------ THE DATA ------
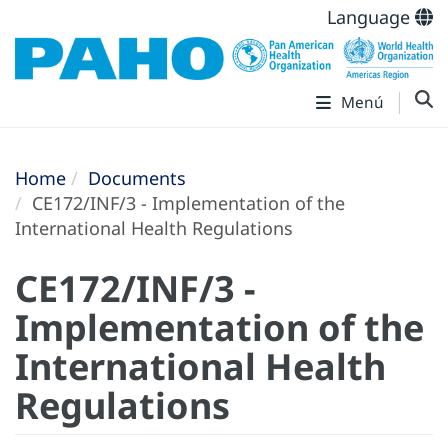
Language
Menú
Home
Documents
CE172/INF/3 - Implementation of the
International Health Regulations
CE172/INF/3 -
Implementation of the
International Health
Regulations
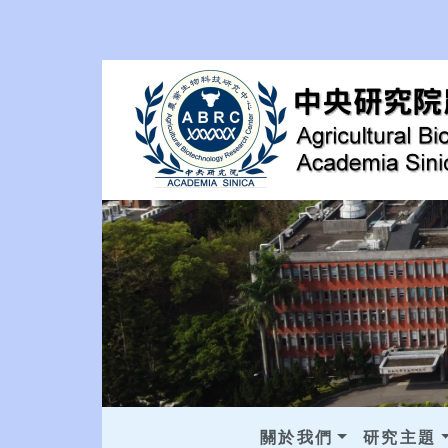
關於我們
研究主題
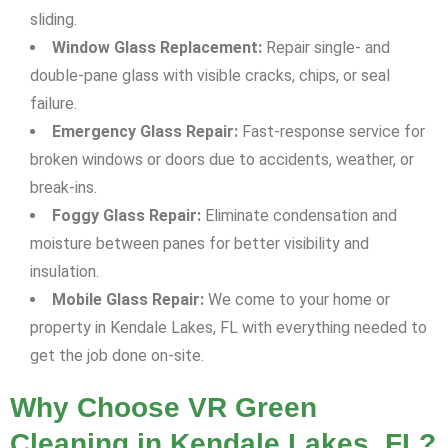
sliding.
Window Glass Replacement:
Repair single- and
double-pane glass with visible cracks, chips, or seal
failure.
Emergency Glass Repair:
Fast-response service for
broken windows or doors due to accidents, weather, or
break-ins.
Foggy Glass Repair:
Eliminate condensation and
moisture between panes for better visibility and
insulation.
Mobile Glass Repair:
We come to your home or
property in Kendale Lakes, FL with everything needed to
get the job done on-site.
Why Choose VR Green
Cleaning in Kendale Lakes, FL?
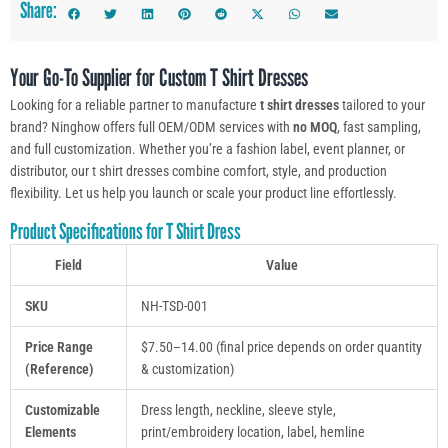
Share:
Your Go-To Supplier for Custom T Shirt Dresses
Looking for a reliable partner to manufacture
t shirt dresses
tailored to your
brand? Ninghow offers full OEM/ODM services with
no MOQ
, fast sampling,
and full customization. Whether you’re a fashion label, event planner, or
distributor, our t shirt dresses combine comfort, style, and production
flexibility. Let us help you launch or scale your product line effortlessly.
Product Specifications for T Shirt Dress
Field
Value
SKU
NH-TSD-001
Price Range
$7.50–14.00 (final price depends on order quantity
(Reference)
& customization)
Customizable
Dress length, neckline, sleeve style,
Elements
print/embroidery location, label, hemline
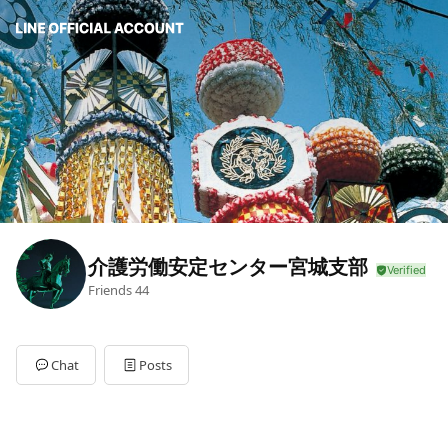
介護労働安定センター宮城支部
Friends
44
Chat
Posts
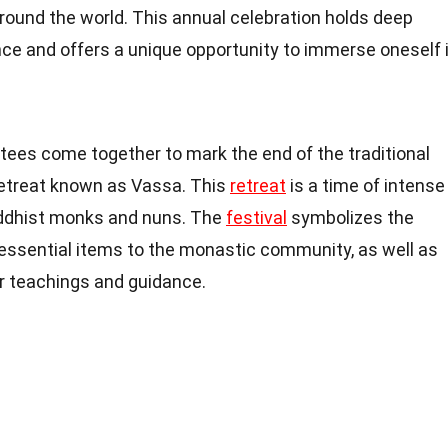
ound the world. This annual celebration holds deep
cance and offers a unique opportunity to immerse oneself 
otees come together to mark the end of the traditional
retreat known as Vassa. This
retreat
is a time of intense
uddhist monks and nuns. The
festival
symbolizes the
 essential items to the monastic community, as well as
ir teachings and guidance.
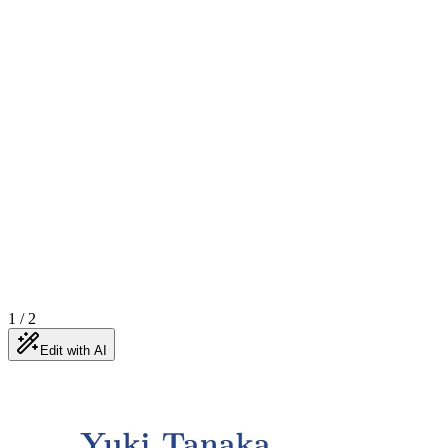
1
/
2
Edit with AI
------
------ THE DATA ------
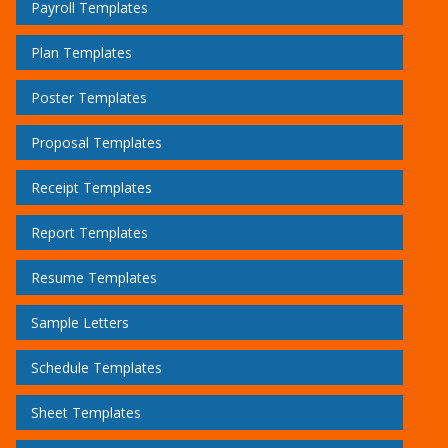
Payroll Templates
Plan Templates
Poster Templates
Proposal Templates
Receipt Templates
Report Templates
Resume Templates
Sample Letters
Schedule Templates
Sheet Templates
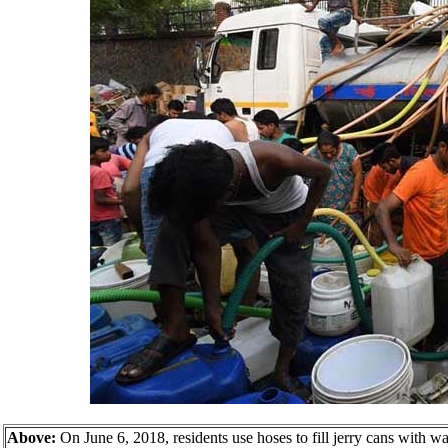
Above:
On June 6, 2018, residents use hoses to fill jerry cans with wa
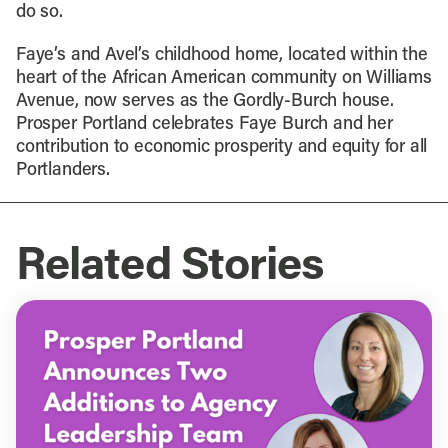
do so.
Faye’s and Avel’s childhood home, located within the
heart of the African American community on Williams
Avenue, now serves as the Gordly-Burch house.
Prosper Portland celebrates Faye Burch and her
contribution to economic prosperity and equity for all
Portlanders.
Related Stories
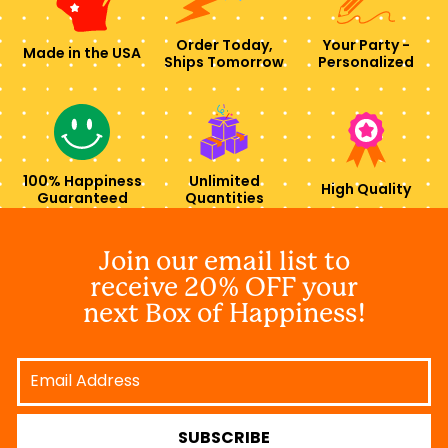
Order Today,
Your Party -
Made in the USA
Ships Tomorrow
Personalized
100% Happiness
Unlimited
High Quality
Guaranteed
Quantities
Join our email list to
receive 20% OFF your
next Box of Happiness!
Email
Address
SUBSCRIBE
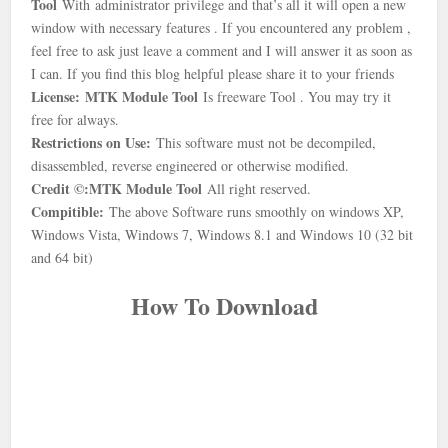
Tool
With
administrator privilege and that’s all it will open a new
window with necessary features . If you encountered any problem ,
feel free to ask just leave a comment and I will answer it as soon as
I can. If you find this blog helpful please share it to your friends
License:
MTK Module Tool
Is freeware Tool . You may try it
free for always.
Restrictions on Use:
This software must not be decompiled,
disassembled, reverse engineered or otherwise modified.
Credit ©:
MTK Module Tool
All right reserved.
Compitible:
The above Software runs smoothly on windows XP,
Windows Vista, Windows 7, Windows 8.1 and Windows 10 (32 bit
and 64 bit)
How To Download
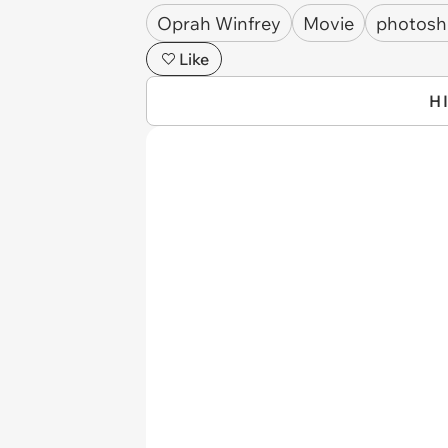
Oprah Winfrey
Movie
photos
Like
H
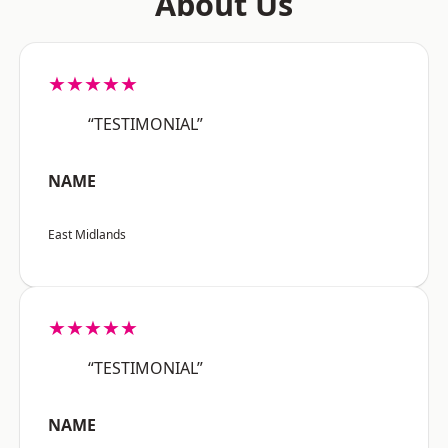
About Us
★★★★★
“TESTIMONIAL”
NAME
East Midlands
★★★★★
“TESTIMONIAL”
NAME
------
------ THE DATA ------
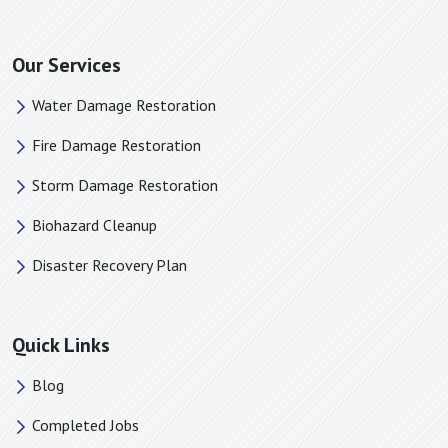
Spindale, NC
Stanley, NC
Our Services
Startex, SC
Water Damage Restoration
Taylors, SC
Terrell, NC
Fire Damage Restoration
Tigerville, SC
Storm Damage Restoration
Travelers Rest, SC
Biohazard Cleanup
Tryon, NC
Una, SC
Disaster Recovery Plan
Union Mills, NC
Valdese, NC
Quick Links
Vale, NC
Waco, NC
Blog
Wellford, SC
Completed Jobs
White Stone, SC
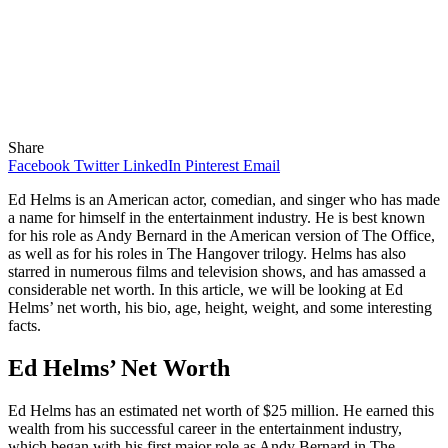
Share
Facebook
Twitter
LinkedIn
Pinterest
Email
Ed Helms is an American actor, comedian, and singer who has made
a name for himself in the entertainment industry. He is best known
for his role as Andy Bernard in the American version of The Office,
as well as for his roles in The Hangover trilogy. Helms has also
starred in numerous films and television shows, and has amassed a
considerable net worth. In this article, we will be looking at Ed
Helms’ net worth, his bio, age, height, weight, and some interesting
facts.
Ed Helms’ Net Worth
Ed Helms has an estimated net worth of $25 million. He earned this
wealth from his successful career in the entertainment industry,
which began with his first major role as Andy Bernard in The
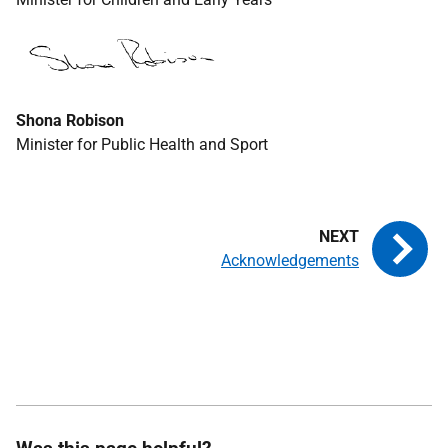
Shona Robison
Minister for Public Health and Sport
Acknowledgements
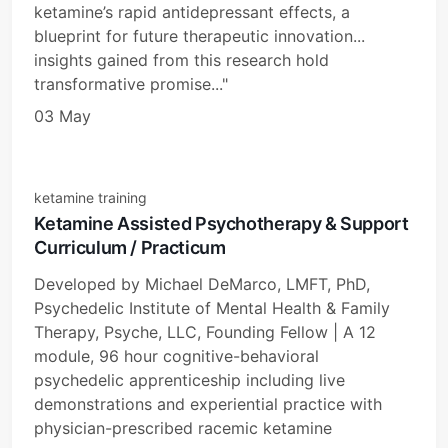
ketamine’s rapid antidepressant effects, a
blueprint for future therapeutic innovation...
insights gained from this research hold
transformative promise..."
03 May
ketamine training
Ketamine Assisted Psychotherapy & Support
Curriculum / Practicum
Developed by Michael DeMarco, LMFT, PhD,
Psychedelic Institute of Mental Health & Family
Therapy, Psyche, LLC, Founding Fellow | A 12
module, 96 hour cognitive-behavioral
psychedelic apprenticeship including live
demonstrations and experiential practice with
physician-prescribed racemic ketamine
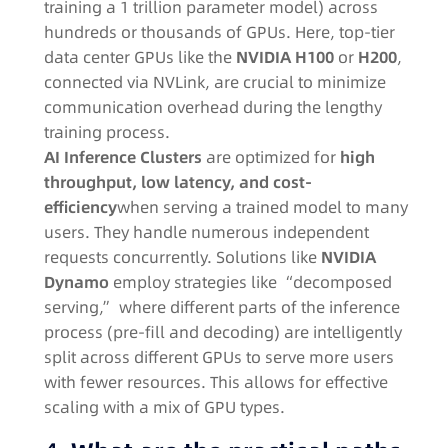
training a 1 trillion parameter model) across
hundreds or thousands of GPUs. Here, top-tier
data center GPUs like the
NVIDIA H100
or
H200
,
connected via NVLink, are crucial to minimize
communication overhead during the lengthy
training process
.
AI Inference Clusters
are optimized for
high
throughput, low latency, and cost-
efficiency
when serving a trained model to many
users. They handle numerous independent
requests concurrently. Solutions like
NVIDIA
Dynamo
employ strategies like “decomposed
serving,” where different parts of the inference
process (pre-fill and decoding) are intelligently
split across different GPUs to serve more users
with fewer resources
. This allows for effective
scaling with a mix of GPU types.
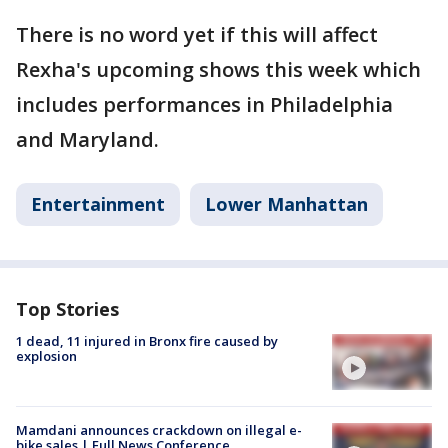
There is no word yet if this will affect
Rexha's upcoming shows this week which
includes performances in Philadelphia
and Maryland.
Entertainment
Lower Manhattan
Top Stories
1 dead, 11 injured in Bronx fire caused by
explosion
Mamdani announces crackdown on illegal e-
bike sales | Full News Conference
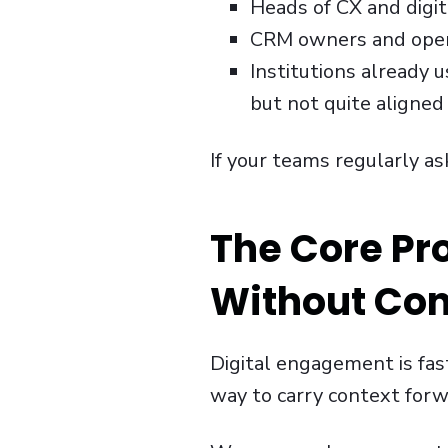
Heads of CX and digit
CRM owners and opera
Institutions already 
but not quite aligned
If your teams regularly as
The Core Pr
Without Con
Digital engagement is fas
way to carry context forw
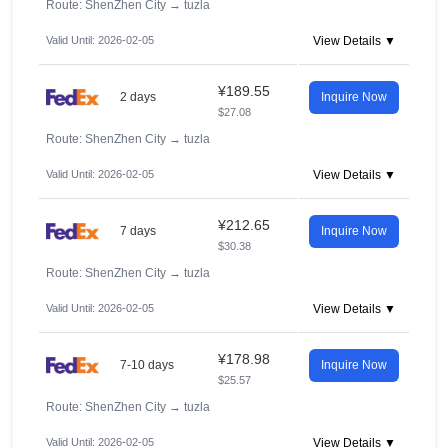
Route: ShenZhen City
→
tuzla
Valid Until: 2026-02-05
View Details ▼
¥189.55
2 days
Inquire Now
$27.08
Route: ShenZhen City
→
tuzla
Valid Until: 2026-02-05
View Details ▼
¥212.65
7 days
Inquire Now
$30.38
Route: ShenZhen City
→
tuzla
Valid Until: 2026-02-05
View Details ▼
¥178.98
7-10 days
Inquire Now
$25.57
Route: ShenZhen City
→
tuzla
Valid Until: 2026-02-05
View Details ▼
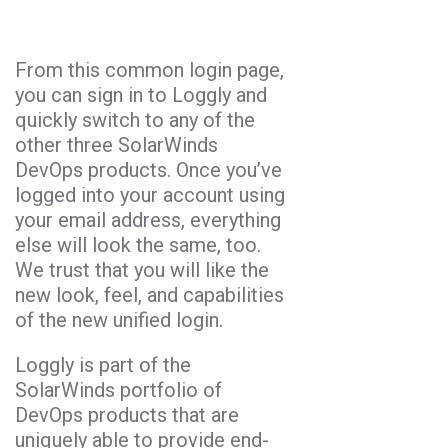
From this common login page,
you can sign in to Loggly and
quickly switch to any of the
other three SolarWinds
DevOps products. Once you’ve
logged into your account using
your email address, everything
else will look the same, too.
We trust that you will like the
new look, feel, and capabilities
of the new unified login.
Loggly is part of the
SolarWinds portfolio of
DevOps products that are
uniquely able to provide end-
------
Keep to the stretch from the line containing "requests concurrently. Solutions like" through the line containing "your email address, everything", both ends included, and copy it exactly from the listing above, minus the pictures.

*ANSWER SPACE:*
requests concurrently. Solutions like
NVIDIA
Dynamo
employ strategies like “decomposed
serving,” where different parts of the inference
process (pre-fill and decoding) are intelligently
split across different GPUs to serve more users
with fewer resources
. This allows for effective
scaling with a mix of GPU types.
There is no word yet if this will affect
Rexha's upcoming shows this week which
includes performances in Philadelphia
and Maryland.
Entertainment
Lower Manhattan
Top Stories
1 dead, 11 injured in Bronx fire caused by
explosion
Mamdani announces crackdown on illegal e-
bike sales | Full News Conference
Heads of CX and digit
CRM owners and opera
Institutions already 
but not quite aligned
If your teams regularly as
The Core Pr
Without Con
Digital engagement is fas
way to carry context forw
Route: ShenZhen City
→
tuzla
Valid Until: 2026-02-05
View Details ▼
¥189.55
2 days
Inquire Now
$27.08
Route: ShenZhen City
→
tuzla
Valid Until: 2026-02-05
View Details ▼
¥212.65
7 days
Inquire Now
$30.38
Route: ShenZhen City
→
tuzla
Valid Until: 2026-02-05
View Details ▼
¥178.98
7-10 days
Inquire Now
$25.57
Route: ShenZhen City
→
tuzla
Valid Until: 2026-02-05
View Details ▼
From this common login page,
you can sign in to Loggly and
quickly switch to any of the
other three SolarWinds
DevOps products. Once you’ve
logged into your account using
your email address, everything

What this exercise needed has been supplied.